*TRY IT*:
Without the pictures, set down every record below exactly as it reads.
[INPUT DATA — start]
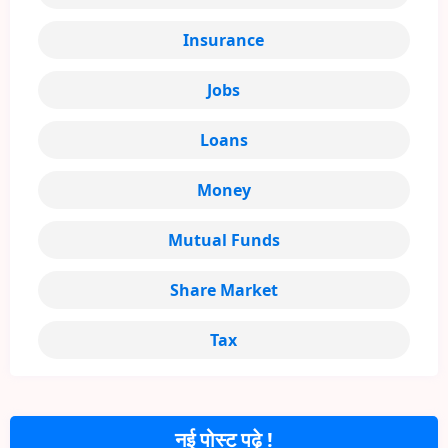
Insurance
Jobs
Loans
Money
Mutual Funds
Share Market
Tax
नई पोस्ट पढ़े !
[INPUT DATA — finish]
*RESULT OF THIS TASK*:
Insurance
Jobs
Loans
Money
Mutual Funds
Share Market
Tax
नई पोस्ट पढ़े !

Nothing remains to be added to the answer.